■ Extracted records

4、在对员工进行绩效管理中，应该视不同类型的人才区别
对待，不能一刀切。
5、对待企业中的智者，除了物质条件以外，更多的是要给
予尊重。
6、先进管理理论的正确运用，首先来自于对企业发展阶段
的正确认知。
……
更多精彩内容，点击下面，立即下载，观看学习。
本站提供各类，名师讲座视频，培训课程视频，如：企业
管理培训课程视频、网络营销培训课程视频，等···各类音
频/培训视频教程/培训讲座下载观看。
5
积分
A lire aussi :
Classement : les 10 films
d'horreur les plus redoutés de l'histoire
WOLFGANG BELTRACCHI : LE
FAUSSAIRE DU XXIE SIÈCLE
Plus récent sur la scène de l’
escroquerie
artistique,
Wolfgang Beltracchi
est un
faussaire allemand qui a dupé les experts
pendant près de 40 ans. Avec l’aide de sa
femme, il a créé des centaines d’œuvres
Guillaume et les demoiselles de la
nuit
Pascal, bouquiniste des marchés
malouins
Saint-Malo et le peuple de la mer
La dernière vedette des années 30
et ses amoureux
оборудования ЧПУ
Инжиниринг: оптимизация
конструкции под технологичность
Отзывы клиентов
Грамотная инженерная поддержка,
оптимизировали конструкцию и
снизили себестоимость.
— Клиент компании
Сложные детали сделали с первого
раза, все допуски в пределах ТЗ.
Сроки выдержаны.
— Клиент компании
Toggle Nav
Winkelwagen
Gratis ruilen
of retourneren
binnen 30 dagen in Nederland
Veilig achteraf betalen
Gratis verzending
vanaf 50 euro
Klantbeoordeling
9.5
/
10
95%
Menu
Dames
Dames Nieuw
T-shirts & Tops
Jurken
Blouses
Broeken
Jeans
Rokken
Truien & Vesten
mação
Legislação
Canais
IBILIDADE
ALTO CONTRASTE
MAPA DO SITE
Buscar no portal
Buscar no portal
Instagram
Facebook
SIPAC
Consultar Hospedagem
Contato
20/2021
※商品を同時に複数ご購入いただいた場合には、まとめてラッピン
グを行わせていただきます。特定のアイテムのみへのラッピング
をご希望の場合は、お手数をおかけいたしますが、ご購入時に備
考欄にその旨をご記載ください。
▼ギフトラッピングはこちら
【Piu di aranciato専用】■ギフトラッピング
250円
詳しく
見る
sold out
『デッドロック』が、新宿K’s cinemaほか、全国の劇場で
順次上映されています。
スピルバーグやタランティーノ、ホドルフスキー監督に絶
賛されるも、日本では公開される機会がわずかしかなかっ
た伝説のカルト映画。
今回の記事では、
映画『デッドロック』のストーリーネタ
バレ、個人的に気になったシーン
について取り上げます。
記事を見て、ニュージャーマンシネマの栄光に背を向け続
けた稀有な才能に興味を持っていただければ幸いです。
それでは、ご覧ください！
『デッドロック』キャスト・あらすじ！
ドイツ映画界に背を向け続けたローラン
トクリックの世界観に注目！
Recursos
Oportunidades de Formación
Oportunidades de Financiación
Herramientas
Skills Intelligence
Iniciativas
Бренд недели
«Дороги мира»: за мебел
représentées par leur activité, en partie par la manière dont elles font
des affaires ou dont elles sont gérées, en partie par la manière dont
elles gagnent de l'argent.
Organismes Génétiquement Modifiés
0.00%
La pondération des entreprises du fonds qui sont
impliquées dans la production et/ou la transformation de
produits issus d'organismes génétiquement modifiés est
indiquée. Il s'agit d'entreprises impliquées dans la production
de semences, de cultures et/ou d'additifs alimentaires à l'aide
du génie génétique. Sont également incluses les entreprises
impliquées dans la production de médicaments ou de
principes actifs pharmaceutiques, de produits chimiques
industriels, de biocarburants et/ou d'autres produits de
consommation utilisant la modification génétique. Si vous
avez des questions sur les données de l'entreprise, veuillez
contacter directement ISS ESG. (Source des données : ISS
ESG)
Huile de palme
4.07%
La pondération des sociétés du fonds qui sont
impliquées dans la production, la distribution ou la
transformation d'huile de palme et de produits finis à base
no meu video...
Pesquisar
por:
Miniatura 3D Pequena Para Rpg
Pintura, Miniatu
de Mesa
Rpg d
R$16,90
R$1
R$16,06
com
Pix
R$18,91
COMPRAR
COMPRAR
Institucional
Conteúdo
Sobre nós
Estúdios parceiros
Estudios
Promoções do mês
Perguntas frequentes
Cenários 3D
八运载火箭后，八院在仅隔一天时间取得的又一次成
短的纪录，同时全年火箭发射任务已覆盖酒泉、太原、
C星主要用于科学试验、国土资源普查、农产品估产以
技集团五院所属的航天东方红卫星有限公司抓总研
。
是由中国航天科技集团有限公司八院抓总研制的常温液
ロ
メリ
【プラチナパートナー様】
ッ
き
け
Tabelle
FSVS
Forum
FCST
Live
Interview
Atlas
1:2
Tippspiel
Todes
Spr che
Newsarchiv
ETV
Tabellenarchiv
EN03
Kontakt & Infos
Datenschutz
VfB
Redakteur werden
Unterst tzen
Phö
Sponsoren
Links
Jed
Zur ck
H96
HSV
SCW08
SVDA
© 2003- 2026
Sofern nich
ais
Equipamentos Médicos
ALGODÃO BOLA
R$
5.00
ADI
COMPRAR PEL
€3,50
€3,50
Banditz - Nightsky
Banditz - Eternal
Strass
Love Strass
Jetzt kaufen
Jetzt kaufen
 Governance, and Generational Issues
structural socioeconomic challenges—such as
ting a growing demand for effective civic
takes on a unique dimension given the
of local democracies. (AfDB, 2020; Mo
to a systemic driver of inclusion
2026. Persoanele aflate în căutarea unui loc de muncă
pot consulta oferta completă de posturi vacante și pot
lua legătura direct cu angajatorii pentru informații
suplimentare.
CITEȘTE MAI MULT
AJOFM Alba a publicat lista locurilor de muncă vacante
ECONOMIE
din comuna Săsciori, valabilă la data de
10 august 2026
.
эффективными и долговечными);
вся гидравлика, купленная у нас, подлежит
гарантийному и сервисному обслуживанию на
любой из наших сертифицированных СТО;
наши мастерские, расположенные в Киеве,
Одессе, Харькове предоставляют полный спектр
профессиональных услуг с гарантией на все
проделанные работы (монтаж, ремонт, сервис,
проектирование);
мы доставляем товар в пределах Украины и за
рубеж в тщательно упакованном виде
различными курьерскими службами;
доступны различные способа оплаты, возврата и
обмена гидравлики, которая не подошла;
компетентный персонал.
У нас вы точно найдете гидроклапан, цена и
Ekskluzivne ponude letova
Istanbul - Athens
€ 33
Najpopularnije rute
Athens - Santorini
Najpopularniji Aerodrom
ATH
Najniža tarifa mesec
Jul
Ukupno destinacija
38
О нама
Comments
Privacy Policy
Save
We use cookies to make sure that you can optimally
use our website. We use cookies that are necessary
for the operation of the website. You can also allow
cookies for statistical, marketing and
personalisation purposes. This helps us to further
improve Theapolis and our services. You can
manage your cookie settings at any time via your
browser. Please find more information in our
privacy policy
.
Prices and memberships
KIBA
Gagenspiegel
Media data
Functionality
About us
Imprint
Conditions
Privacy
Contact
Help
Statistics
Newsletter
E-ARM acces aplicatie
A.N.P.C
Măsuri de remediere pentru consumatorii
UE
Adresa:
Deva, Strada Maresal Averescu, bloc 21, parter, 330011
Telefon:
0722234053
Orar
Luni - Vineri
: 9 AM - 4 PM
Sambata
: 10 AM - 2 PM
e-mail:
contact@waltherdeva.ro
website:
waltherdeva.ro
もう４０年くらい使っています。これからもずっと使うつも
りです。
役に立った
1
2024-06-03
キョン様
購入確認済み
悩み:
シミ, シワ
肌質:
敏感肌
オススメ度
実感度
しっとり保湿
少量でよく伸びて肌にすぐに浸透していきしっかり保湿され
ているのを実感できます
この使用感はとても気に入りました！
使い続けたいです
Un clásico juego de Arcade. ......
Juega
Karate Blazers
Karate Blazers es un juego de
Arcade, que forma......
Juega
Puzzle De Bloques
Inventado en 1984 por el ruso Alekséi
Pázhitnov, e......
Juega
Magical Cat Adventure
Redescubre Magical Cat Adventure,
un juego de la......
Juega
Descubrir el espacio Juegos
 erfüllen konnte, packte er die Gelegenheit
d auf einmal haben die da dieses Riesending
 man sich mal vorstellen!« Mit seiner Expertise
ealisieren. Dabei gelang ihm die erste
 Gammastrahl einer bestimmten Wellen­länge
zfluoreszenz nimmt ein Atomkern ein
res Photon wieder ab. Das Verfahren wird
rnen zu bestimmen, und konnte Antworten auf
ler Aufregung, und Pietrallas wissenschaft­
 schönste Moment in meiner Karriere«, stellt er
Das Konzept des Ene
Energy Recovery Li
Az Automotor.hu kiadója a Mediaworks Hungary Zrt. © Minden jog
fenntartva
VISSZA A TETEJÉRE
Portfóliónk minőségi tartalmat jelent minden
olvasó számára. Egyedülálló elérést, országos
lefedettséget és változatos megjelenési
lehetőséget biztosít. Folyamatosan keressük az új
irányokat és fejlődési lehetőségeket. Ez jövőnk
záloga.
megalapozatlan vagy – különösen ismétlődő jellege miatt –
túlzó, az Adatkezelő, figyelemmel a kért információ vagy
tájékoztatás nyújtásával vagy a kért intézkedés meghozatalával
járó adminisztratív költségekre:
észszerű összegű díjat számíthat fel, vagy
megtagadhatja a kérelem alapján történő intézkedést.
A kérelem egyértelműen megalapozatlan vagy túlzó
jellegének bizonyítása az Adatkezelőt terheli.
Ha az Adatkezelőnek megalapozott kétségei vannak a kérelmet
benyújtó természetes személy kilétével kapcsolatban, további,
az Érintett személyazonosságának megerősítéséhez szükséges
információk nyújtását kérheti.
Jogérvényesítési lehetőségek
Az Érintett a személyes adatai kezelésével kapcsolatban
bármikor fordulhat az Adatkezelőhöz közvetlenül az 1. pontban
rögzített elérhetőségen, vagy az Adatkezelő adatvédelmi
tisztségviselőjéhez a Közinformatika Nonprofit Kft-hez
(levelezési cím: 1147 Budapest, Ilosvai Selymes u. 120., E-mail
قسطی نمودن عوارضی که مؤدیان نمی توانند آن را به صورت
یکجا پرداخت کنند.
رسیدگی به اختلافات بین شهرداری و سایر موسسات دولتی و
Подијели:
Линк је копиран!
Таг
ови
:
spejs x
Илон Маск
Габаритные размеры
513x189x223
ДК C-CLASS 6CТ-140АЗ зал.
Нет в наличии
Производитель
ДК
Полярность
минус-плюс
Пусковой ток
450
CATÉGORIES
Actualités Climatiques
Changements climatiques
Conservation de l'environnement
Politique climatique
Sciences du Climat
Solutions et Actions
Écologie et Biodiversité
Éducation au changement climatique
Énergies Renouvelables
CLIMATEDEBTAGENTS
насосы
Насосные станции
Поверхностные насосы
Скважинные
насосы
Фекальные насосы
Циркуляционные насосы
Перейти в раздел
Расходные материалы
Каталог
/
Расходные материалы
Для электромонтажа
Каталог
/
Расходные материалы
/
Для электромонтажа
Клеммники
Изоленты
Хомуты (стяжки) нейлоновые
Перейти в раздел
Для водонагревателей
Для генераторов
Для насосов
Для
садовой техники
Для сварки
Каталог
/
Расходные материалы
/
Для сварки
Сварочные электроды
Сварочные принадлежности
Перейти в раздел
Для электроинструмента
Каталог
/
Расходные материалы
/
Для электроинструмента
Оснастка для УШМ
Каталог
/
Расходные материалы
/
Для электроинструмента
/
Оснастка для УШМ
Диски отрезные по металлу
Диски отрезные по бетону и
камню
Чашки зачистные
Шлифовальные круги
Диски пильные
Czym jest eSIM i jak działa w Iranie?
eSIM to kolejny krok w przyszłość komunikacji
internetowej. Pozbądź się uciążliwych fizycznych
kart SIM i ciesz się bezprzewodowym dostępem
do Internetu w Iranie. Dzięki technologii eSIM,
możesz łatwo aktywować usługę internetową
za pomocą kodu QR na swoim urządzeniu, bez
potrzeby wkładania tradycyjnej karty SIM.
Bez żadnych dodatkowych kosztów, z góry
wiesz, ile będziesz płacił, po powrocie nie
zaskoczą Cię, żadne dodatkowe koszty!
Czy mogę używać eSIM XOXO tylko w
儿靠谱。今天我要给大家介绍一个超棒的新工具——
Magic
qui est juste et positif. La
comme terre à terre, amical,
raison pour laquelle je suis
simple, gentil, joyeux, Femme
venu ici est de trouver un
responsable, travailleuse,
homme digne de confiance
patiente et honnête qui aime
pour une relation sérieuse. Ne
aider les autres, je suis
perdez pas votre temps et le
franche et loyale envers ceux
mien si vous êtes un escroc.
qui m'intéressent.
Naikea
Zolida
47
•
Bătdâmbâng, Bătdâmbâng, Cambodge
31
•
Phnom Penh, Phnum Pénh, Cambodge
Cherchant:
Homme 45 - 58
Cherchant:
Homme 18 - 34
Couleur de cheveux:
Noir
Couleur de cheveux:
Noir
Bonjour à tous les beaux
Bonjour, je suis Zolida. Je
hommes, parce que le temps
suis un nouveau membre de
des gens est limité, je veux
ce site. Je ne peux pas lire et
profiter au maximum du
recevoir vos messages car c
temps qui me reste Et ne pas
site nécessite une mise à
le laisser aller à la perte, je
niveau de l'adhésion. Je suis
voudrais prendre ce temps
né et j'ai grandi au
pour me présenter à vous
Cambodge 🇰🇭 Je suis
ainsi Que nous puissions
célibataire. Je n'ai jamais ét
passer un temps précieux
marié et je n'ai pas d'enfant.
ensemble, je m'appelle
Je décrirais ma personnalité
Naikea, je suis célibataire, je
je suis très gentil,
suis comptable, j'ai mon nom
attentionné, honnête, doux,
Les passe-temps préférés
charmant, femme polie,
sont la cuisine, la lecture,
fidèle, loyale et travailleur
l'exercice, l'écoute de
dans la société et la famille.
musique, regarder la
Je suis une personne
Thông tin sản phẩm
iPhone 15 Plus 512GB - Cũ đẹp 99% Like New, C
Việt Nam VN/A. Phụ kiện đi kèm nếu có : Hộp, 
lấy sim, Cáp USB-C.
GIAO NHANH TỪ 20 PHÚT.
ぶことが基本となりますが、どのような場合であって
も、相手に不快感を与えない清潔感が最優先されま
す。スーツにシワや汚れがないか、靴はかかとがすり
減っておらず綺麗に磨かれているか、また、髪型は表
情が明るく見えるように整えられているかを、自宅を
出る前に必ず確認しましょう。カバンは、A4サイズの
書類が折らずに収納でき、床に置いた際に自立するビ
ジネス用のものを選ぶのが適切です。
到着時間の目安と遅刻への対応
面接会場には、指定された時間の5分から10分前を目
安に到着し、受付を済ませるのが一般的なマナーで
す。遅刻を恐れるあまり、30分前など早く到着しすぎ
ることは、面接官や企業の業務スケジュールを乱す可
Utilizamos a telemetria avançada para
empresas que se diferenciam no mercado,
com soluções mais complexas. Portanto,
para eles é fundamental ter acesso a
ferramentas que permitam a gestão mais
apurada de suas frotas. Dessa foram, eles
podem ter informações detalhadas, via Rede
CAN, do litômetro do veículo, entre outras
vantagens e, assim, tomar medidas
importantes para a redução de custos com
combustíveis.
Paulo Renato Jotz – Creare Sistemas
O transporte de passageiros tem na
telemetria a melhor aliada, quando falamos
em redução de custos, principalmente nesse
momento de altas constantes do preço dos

■ WHAT THE TASK ASKS
Give again, exactly as written, the lines running from the first line of the data above through the line that contains "représentées par leur".

■ REPLY
4、在对员工进行绩效管理中，应该视不同类型的人才区别
对待，不能一刀切。
5、对待企业中的智者，除了物质条件以外，更多的是要给
予尊重。
6、先进管理理论的正确运用，首先来自于对企业发展阶段
的正确认知。
……
更多精彩内容，点击下面，立即下载，观看学习。
本站提供各类，名师讲座视频，培训课程视频，如：企业
管理培训课程视频、网络营销培训课程视频，等···各类音
频/培训视频教程/培训讲座下载观看。
5
积分
A lire aussi :
Classement : les 10 films
d'horreur les plus redoutés de l'histoire
WOLFGANG BELTRACCHI : LE
FAUSSAIRE DU XXIE SIÈCLE
Plus récent sur la scène de l’
escroquerie
artistique,
Wolfgang Beltracchi
est un
faussaire allemand qui a dupé les experts
pendant près de 40 ans. Avec l’aide de sa
femme, il a créé des centaines d’œuvres
Guillaume et les demoiselles de la
nuit
Pascal, bouquiniste des marchés
malouins
Saint-Malo et le peuple de la mer
La dernière vedette des années 30
et ses amoureux
оборудования ЧПУ
Инжиниринг: оптимизация
конструкции под технологичность
Отзывы клиентов
Грамотная инженерная поддержка,
оптимизировали конструкцию и
снизили себестоимость.
— Клиент компании
Сложные детали сделали с первого
раза, все допуски в пределах ТЗ.
Сроки выдержаны.
— Клиент компании
Toggle Nav
Winkelwagen
Gratis ruilen
of retourneren
binnen 30 dagen in Nederland
Veilig achteraf betalen
Gratis verzending
vanaf 50 euro
Klantbeoordeling
9.5
/
10
95%
Menu
Dames
Dames Nieuw
T-shirts & Tops
Jurken
Blouses
Broeken
Jeans
Rokken
Truien & Vesten
mação
Legislação
Canais
IBILIDADE
ALTO CONTRASTE
MAPA DO SITE
Buscar no portal
Buscar no portal
Instagram
Facebook
SIPAC
Consultar Hospedagem
Contato
20/2021
※商品を同時に複数ご購入いただいた場合には、まとめてラッピン
グを行わせていただきます。特定のアイテムのみへのラッピング
をご希望の場合は、お手数をおかけいたしますが、ご購入時に備
考欄にその旨をご記載ください。
▼ギフトラッピングはこちら
【Piu di aranciato専用】■ギフトラッピング
250円
詳しく
見る
sold out
『デッドロック』が、新宿K’s cinemaほか、全国の劇場で
順次上映されています。
スピルバーグやタランティーノ、ホドルフスキー監督に絶
賛されるも、日本では公開される機会がわずかしかなかっ
た伝説のカルト映画。
今回の記事では、
映画『デッドロック』のストーリーネタ
バレ、個人的に気になったシーン
について取り上げます。
記事を見て、ニュージャーマンシネマの栄光に背を向け続
けた稀有な才能に興味を持っていただければ幸いです。
それでは、ご覧ください！
『デッドロック』キャスト・あらすじ！
ドイツ映画界に背を向け続けたローラン
トクリックの世界観に注目！
Recursos
Oportunidades de Formación
Oportunidades de Financiación
Herramientas
Skills Intelligence
Iniciativas
Бренд недели
«Дороги мира»: за мебел
représentées par leur activité, en partie par la manière dont elles font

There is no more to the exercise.